Ricardo Melchiori, diretor de Operações da CEVA Ground e coordenador da Câmara Técnica de Operadores Logísticos NTC & Logística, explica que em alguns casos o modal rodoviário pode ser o mais vantajoso.
Mesmo ressaltando os aspectos positivos deste meio de transporte, o executivo relembra que a predominância desse no País não foi algo natural. "Nós acabamos sendo induzidos para o uso das rodovias", analisa.

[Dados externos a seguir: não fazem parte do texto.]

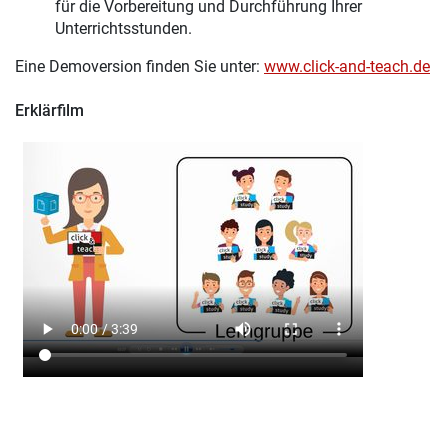
für die Vorbereitung und Durchführung Ihrer
Unterrichtsstunden.
Eine Demoversion finden Sie unter:
www.click-and-teach.de
Erklärfilm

Ainda de acordo com o especialista, a predominância por este tipo de transporte foi devido ao baixo custo e rapidez na construção de estradas, o que foi determinante nas décadas de 1960, 1970 e 1980, período de grande inflação.
O primeiro aspecto positivo que Melchiori levanta é a rapidez do escoamento na utilização de caminhões para trajetos curtos em comparação à ferrovia e ao aquaviário. Somado a isso, o transporte feito pelas rodovias não precisa de transbordo intermediário. "Por não ter essa necessidade, a embalagem acaba sendo mais leve, mas simples e, consequentemente, mais barata", explicou o executivo.
O especialista também refuta a argumentação de que o modal rodoviário seja sempre o mais caro. Segundo ele, em até 400 quilômetros a utilização de caminhões é mais econômica que a de trens, e que em até 800 quilômetros é mais vantajoso financeiramente fazer o escoamento por rodovias do que por hidrovias.
Outro ponto favorável ao transporte sobre rodas é o atendimento a necessidades específicas. Portos e ferrovias têm horário de atendimento estipulado, enquanto os caminhões podem atender de acordo com a disponibilidade do seu cliente. Além disso, o escoamento por trens e embarcações só passa a ser interessante a partir de um grande volume, enquanto os veículos podem atender a uma demanda menor.
O Brasil ainda possui uma defasagem nos outros modais em termos de indústria, enquanto um grande volume de caminhões e componentes são fabricados no Brasil, muitas embarcações são feitas em estaleiros no exterior e há apenas uma fábrica de locomotiva no País, na cidade mineira de Contagem, pertencente a GE. "O grande problema desses modais é que dependem muito da importação", argumentou Melchiori.